Paul Krugman has launched a determined ideological campaign for the return of the ideas of John Maynard Keynes as the best and most effective framework, for both economic theory and policy, to address the rapidly spreading global financial and economic crisis. For public policy this campaign implies “very significant” public investments in jobs, income, infrastructure, education. By significant is meant surpassing in size, per year, – if you want to return to something greater than zero growth – the expected contraction in the economy from Dec, 2007, the official start of the current Recession, until it ends. The forecasters with the most accurate record in this crisis expect a 4-6 percent contraction lasting 5-6 additional fiscal quarters. The number of economists predicting double-digit official unemployment rates is swelling. Nonetheless, one should be cautious interpreting any forecasted numbers…economic forecasting is no less difficult or uncertain than weather forecasting.

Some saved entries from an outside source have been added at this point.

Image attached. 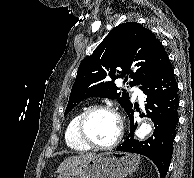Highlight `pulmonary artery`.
Returning a JSON list of instances; mask_svg holds the SVG:
<instances>
[{
	"label": "pulmonary artery",
	"instance_id": "pulmonary-artery-1",
	"mask_svg": "<svg viewBox=\"0 0 194 178\" xmlns=\"http://www.w3.org/2000/svg\"><path fill=\"white\" fill-rule=\"evenodd\" d=\"M134 94H135V96H137L139 99H142V98H143V93H142V91H141L138 87L134 88Z\"/></svg>",
	"mask_w": 194,
	"mask_h": 178
}]
</instances>
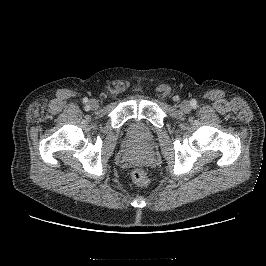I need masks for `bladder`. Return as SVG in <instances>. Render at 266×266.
I'll return each mask as SVG.
<instances>
[{
	"instance_id": "bladder-1",
	"label": "bladder",
	"mask_w": 266,
	"mask_h": 266,
	"mask_svg": "<svg viewBox=\"0 0 266 266\" xmlns=\"http://www.w3.org/2000/svg\"><path fill=\"white\" fill-rule=\"evenodd\" d=\"M127 135L129 139L135 143L147 145L154 139L152 129L144 122H132L127 127Z\"/></svg>"
}]
</instances>
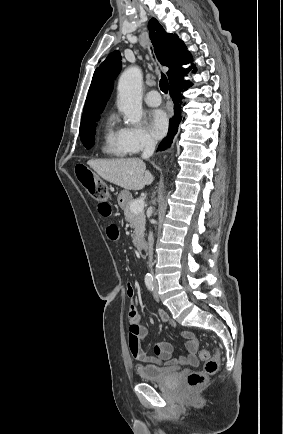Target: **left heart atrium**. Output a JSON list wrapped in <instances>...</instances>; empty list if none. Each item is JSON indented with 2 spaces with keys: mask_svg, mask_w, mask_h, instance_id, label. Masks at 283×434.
<instances>
[{
  "mask_svg": "<svg viewBox=\"0 0 283 434\" xmlns=\"http://www.w3.org/2000/svg\"><path fill=\"white\" fill-rule=\"evenodd\" d=\"M149 128L153 136L162 137L168 128V117L163 110L157 109L150 113Z\"/></svg>",
  "mask_w": 283,
  "mask_h": 434,
  "instance_id": "39dd6f15",
  "label": "left heart atrium"
}]
</instances>
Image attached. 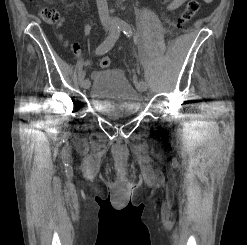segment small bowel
I'll return each mask as SVG.
<instances>
[{
	"label": "small bowel",
	"mask_w": 247,
	"mask_h": 245,
	"mask_svg": "<svg viewBox=\"0 0 247 245\" xmlns=\"http://www.w3.org/2000/svg\"><path fill=\"white\" fill-rule=\"evenodd\" d=\"M162 1H163V3H164L165 6H166V10H167V11H175V10H177L178 8H180V7L184 4V2H185L186 0H162ZM204 1L207 2V3H209V2H212L213 0H204ZM62 22H63V20L61 19L60 22H59V24H58V27L61 26ZM90 29H91V24H90V22H88V23L85 25V27H84L85 33L88 34L89 31H90ZM58 36H59V39L63 41L62 36H61L60 34H59ZM63 42H64V41H63ZM64 44H67V43L64 42ZM73 51H74L77 55H80V47H79L78 44L73 45ZM86 63H87V62H86Z\"/></svg>",
	"instance_id": "c3829d8e"
}]
</instances>
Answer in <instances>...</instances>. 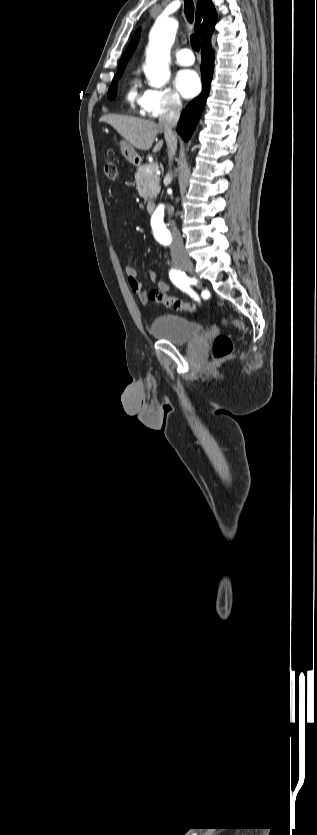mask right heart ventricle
Instances as JSON below:
<instances>
[{
  "mask_svg": "<svg viewBox=\"0 0 317 835\" xmlns=\"http://www.w3.org/2000/svg\"><path fill=\"white\" fill-rule=\"evenodd\" d=\"M142 97H143V93H141L139 91L138 80L136 78L131 79L130 82H129V85H128L127 93H126V99H127L128 103L131 106H134L135 104H138L140 106V102L142 100Z\"/></svg>",
  "mask_w": 317,
  "mask_h": 835,
  "instance_id": "obj_1",
  "label": "right heart ventricle"
}]
</instances>
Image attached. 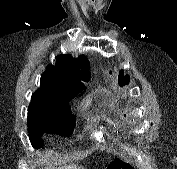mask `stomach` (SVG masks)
Segmentation results:
<instances>
[{"instance_id":"stomach-1","label":"stomach","mask_w":177,"mask_h":169,"mask_svg":"<svg viewBox=\"0 0 177 169\" xmlns=\"http://www.w3.org/2000/svg\"><path fill=\"white\" fill-rule=\"evenodd\" d=\"M108 169H136V165L130 160L115 158L110 162Z\"/></svg>"}]
</instances>
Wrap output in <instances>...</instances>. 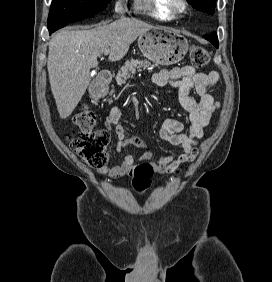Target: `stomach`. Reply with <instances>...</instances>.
I'll return each mask as SVG.
<instances>
[{"label": "stomach", "mask_w": 272, "mask_h": 282, "mask_svg": "<svg viewBox=\"0 0 272 282\" xmlns=\"http://www.w3.org/2000/svg\"><path fill=\"white\" fill-rule=\"evenodd\" d=\"M138 46L148 59L160 65L181 61L188 51V41L180 33L166 27H153L141 34Z\"/></svg>", "instance_id": "0dacf381"}]
</instances>
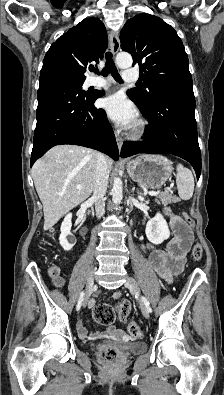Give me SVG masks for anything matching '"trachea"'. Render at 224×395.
Returning a JSON list of instances; mask_svg holds the SVG:
<instances>
[{
  "label": "trachea",
  "mask_w": 224,
  "mask_h": 395,
  "mask_svg": "<svg viewBox=\"0 0 224 395\" xmlns=\"http://www.w3.org/2000/svg\"><path fill=\"white\" fill-rule=\"evenodd\" d=\"M105 58H106V63H105V67L101 71V75L107 76L109 73H111L112 77L117 82L122 83L121 76L119 75L117 68L112 60V53L110 51H108L105 54ZM91 71L98 73L97 69H95V68H92Z\"/></svg>",
  "instance_id": "obj_1"
}]
</instances>
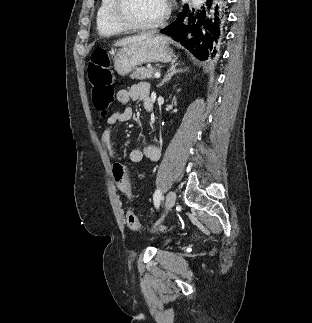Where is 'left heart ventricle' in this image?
Listing matches in <instances>:
<instances>
[{"label": "left heart ventricle", "mask_w": 312, "mask_h": 323, "mask_svg": "<svg viewBox=\"0 0 312 323\" xmlns=\"http://www.w3.org/2000/svg\"><path fill=\"white\" fill-rule=\"evenodd\" d=\"M121 14L128 18H135L136 22H151L152 18H159L164 9L163 0H120Z\"/></svg>", "instance_id": "left-heart-ventricle-1"}]
</instances>
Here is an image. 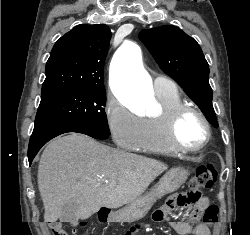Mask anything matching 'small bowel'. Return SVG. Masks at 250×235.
<instances>
[{"instance_id":"small-bowel-1","label":"small bowel","mask_w":250,"mask_h":235,"mask_svg":"<svg viewBox=\"0 0 250 235\" xmlns=\"http://www.w3.org/2000/svg\"><path fill=\"white\" fill-rule=\"evenodd\" d=\"M186 205L187 204L177 200L176 198H170L162 208L158 209L154 213L153 220L163 221L167 214L173 211L175 207H180L191 213V218L194 222L172 221L171 225L179 235H211L212 227L197 221L199 214L208 207V199L206 197H201L195 205L191 207H187Z\"/></svg>"}]
</instances>
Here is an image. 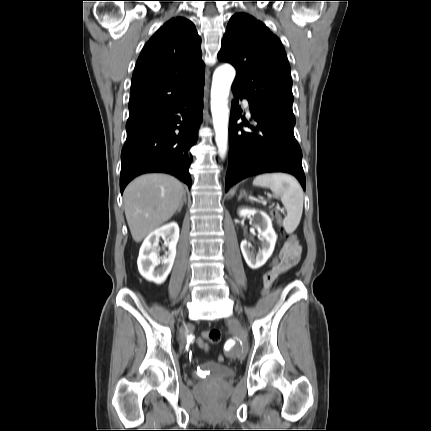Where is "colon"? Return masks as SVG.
I'll return each mask as SVG.
<instances>
[{
	"label": "colon",
	"instance_id": "colon-1",
	"mask_svg": "<svg viewBox=\"0 0 431 431\" xmlns=\"http://www.w3.org/2000/svg\"><path fill=\"white\" fill-rule=\"evenodd\" d=\"M280 232H282L281 233V236L282 237H285V240H293V236H296V235H287V232H284V227H280ZM280 256H282V254H279V255H274V259H270L269 260V265L271 266V263H277V259H280ZM202 337H203V339L201 340V338H196V343H197V349H199V350H203V349H205L204 351H205V353H210V348H208V346H207V343L205 342V341H207V342H210V343H213V344H216V343H218V342H220V340H221V332H220V330L219 329H216V328H214V329H210V330H207V331H205V332H203V335H202ZM219 360H220V363H224V357L223 356H220L219 357Z\"/></svg>",
	"mask_w": 431,
	"mask_h": 431
}]
</instances>
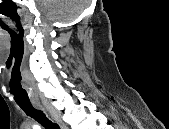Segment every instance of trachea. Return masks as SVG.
<instances>
[{
  "instance_id": "1",
  "label": "trachea",
  "mask_w": 169,
  "mask_h": 129,
  "mask_svg": "<svg viewBox=\"0 0 169 129\" xmlns=\"http://www.w3.org/2000/svg\"><path fill=\"white\" fill-rule=\"evenodd\" d=\"M20 108L31 118L39 122L46 129H60L56 123H53L49 118L39 109H36L32 105L21 106Z\"/></svg>"
}]
</instances>
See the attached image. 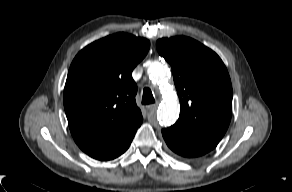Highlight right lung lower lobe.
Masks as SVG:
<instances>
[{
  "instance_id": "right-lung-lower-lobe-1",
  "label": "right lung lower lobe",
  "mask_w": 292,
  "mask_h": 192,
  "mask_svg": "<svg viewBox=\"0 0 292 192\" xmlns=\"http://www.w3.org/2000/svg\"><path fill=\"white\" fill-rule=\"evenodd\" d=\"M141 125V124H140ZM136 126L122 135L102 140L83 139L76 141L77 145L89 156L98 160H111L123 154L131 144L137 131Z\"/></svg>"
}]
</instances>
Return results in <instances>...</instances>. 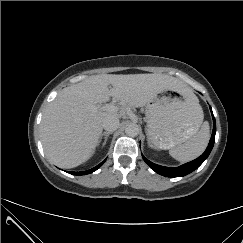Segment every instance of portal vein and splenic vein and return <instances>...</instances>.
Here are the masks:
<instances>
[{
    "mask_svg": "<svg viewBox=\"0 0 243 243\" xmlns=\"http://www.w3.org/2000/svg\"><path fill=\"white\" fill-rule=\"evenodd\" d=\"M99 109H100V110H103V111H109V112H115V111H118V107L115 106L113 103L106 104V105L100 107Z\"/></svg>",
    "mask_w": 243,
    "mask_h": 243,
    "instance_id": "obj_1",
    "label": "portal vein and splenic vein"
}]
</instances>
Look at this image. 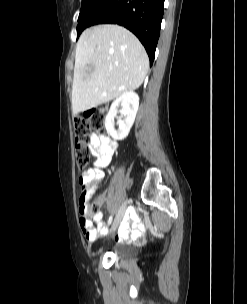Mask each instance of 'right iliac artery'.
Returning a JSON list of instances; mask_svg holds the SVG:
<instances>
[{"label":"right iliac artery","mask_w":247,"mask_h":304,"mask_svg":"<svg viewBox=\"0 0 247 304\" xmlns=\"http://www.w3.org/2000/svg\"><path fill=\"white\" fill-rule=\"evenodd\" d=\"M112 220H113V216L111 215L108 219V225H110L112 223Z\"/></svg>","instance_id":"1"}]
</instances>
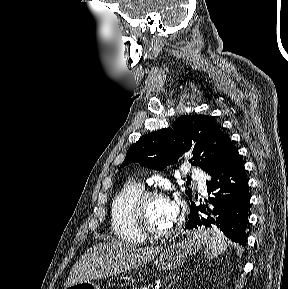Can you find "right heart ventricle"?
Here are the masks:
<instances>
[{
    "label": "right heart ventricle",
    "mask_w": 288,
    "mask_h": 289,
    "mask_svg": "<svg viewBox=\"0 0 288 289\" xmlns=\"http://www.w3.org/2000/svg\"><path fill=\"white\" fill-rule=\"evenodd\" d=\"M143 190L136 181H128L114 195L110 207V224L113 235L124 244L140 245L146 238L137 233L129 218V208L134 198Z\"/></svg>",
    "instance_id": "e07e8e85"
}]
</instances>
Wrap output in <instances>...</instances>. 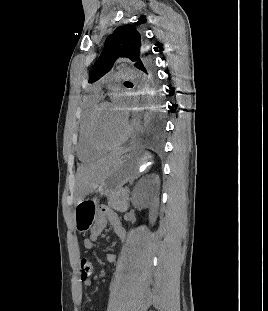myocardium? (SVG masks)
<instances>
[{"instance_id": "f54148a6", "label": "myocardium", "mask_w": 268, "mask_h": 311, "mask_svg": "<svg viewBox=\"0 0 268 311\" xmlns=\"http://www.w3.org/2000/svg\"><path fill=\"white\" fill-rule=\"evenodd\" d=\"M110 105V103L108 101H102L100 103H98L95 108L92 110L89 119H88V123H87V136H88V140L91 144V146L93 148H95L96 150L99 151H105V150H110L113 148H116L118 146H120L121 144H123L131 135V125L129 123H127V128L126 131L124 133V135L117 140L116 142L110 143V144H106L101 142L96 135V121L98 118V115L100 114L101 110Z\"/></svg>"}]
</instances>
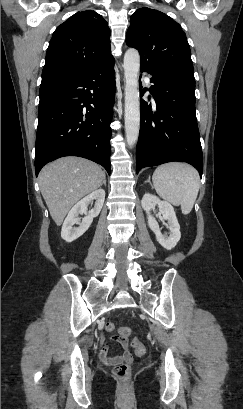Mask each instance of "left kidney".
Listing matches in <instances>:
<instances>
[{
    "instance_id": "obj_1",
    "label": "left kidney",
    "mask_w": 243,
    "mask_h": 409,
    "mask_svg": "<svg viewBox=\"0 0 243 409\" xmlns=\"http://www.w3.org/2000/svg\"><path fill=\"white\" fill-rule=\"evenodd\" d=\"M141 204L147 214L148 226L154 232L158 243L167 250L174 248L181 238V232L173 206L149 193L144 194ZM156 205H158L163 218L168 221L169 236L161 233L156 219L151 215L150 211Z\"/></svg>"
}]
</instances>
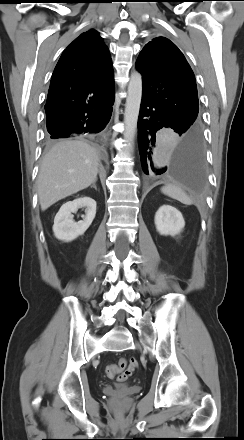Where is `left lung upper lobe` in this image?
Wrapping results in <instances>:
<instances>
[{"label":"left lung upper lobe","instance_id":"1","mask_svg":"<svg viewBox=\"0 0 244 440\" xmlns=\"http://www.w3.org/2000/svg\"><path fill=\"white\" fill-rule=\"evenodd\" d=\"M136 69L142 74L143 98L162 107L180 127L201 132L194 73L174 43L154 38L140 52Z\"/></svg>","mask_w":244,"mask_h":440}]
</instances>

Paul Krugman’s Ideological Campaign for the Return of “Depression Economics,” John Case, Political Affairs Magazine
It all seems so long ago, but there was a particularly surreal moment in the Presidential campaign when McCain (via his minions) began accusing Obama of being a socialist. Seemingly out of nowhere a friend asked me to define socialism, and it took me a bit before I could come up a more or less standard definition: “democratic ownership of the means of production.”
That’s a very rough definition, and it’s more than a little revisionist in terminology if not in intent. Socialist were certainly more democratic in spirit than, say, Communists, but they did not always put it that way. In any case, it’s got me thinking about how much public economic discourse might change in the post-market era.
Cesear Chavez advocates “Socialism for the 21st Century,” of course, and in England they have never been shy about the need to nationalize banks, given the current crisis. I can’t see the development of a New American Socialist Party, but it would be great if the old Cold War fears didn’t block the debate over the need for investment in infrastructure and national health care.